The first step is to buy some breathing room by optimizing the queries or fixing any obvious performance issues. Spend an hour looking through the Speedshop Rails performance blog to see if there is low-hanging fruit.

But once you start seeing these kind of problems, it’s time to set up infrastructure for background jobs.

Pick Your Tools

Adding the first background job is always the hardest. You’ve got frustrated users or an irate customer (that’s called an acute need in business speak!), but you don’t know your long-term needs past this first use case.

There are two initial decisions to make when setting up background jobs in Rails.

Active Job or Not?

Way back in Rails 4.2, Active Job was released as a common abstraction over background job processing. Following in the footsteps of other Rails ActiveX gems, Active Job is an API that allows you add background jobs into queue and then use tools like Sidekiq, Delayed Job, or Resque to “work” or process those jobs.

Active Job defines a core set of functionality that should serve most applications really well: you can (obviously) create jobs, but also put jobs into separate queues (priorities), schedule jobs to run in the future, and handle exceptions. These are the basic primitives that you want for background jobs.

As with all Rails abstractions, there are trade-offs: a standard interface allows for deeper framework integration but has to work with the lowest common denominator.

Using Active Job affords you a simpler development environment. In development, you can set the queue adapter to :async to run jobs with an in-process thread pool. Run bin/rails server locally and jobs will get worked without running a separate worker command or using a tool like foreman.

The downsides are that if you need more powerful features or want to utilize an adapter specific pattern, you are fighting against the current.

You can certainly set up your app to use Sidekiq directly and forgo Active Job completely. And if you need to use advanced features (special retry strategies, batching, pushing huge numbers of jobs, rate limiting, etc), there are benefits to being “closer to the metal” with the background processor (and some features may not work with Active Job at all).

Skipping Active Job can also give you a non-trival performance boost, per the Sidekiq wiki.

I recommend starting off with Active Job; you can always port later down the line when you have a clear vision of your long-term needs. If you hit limits or cannot make it work, you can justify spending more time tuning and going off the standard Rails path.

Delayed Job or Sidekiq?

The second consideration is which queueing adapter to use in production. There are only two options unless you have some extremely exotic needs: Sidekiq or Delayed Job. These are both established libraries and have the best tutorials, articles, and extensions.

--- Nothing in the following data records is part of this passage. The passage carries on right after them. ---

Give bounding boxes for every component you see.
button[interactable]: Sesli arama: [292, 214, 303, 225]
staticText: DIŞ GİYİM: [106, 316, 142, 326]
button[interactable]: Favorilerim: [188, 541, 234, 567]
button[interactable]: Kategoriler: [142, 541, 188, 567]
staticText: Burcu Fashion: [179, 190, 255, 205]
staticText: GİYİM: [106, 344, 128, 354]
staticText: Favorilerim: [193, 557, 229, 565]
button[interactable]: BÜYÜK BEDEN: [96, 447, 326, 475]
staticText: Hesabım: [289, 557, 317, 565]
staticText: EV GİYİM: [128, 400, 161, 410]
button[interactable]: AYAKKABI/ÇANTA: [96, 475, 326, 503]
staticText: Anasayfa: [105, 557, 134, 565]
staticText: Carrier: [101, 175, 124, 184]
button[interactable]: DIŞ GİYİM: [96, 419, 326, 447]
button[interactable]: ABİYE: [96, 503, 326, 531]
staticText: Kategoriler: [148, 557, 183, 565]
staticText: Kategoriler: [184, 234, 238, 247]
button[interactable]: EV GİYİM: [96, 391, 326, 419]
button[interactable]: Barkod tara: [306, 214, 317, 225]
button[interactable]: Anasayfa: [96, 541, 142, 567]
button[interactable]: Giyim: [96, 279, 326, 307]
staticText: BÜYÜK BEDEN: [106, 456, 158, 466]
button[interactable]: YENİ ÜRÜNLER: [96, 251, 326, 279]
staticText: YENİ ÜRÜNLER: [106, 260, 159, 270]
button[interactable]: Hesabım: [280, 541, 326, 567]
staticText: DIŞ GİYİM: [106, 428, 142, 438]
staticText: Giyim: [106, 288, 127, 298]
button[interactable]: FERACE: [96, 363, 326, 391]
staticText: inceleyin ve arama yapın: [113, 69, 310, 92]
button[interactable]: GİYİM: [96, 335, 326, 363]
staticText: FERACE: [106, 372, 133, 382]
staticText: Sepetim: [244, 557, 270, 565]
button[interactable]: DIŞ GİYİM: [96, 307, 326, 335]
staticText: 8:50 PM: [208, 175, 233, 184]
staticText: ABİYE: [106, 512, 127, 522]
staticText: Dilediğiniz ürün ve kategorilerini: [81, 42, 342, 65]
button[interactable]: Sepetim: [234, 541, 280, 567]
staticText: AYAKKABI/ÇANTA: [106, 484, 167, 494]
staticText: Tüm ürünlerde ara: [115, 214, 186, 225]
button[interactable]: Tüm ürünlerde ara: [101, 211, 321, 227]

Sidekiq is the current “default” option for many developers. It scales up well and the Sidekiq Pro/Enterprise option is very reassuring for the continued stability and improvement of the project. Mike Perham (and the rest of the contributors) do a really nice job on the Sidekiq documentation and wikis.

If you plan on having thousands and thousands of jobs running per day, Sidekiq is a no-brainer.

The one minor drawback to Sidekiq is that you take on a hard dependency on Redis to store the queue of jobs and metadata. If you already have Redis in your infrastructure (most likely for caching), this is a moot point. The majority of Rails developers are comfortable with having Redis in their tech stack and you can spin up hosted instances in about 5 minutes on all the major cloud platforms.

Debating Sidekiq vs Delayed Job

Delayed Job is the older, less shiny option. While it has fallen out of community favor in recent years, it is still a very solid gem. Delayed Job was originally extracted from Shopify’s internal codebase so it has been battle tested at high scale.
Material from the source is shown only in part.